### What you need to do
What is needed is an exact copy of the records below, minus any pictures.

═══ Records for the task ═══

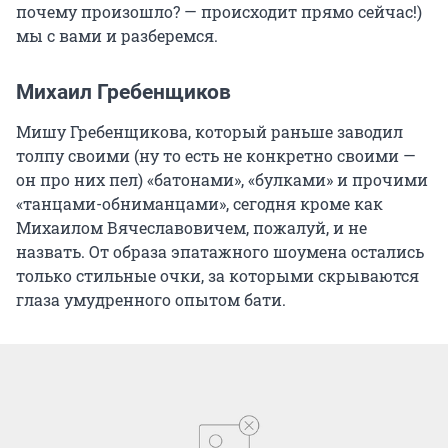
почему произошло? — происходит прямо сейчас!)
мы с вами и разберемся.
Михаил Гребенщиков
Мишу Гребенщикова, который раньше заводил
толпу своими (ну то есть не конкретно своими —
он про них пел) «батонами», «булками» и прочими
«танцами-обниманцами», сегодня кроме как
Михаилом Вячеславовичем, пожалуй, и не
назвать. От образа эпатажного шоумена остались
только стильные очки, за которыми скрываются
глаза умудренного опытом бати.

═══

### Response to this task
почему произошло? — происходит прямо сейчас!)
мы с вами и разберемся.
Михаил Гребенщиков
Мишу Гребенщикова, который раньше заводил
толпу своими (ну то есть не конкретно своими —
он про них пел) «батонами», «булками» и прочими
«танцами-обниманцами», сегодня кроме как
Михаилом Вячеславовичем, пожалуй, и не
назвать. От образа эпатажного шоумена остались
только стильные очки, за которыми скрываются
глаза умудренного опытом бати.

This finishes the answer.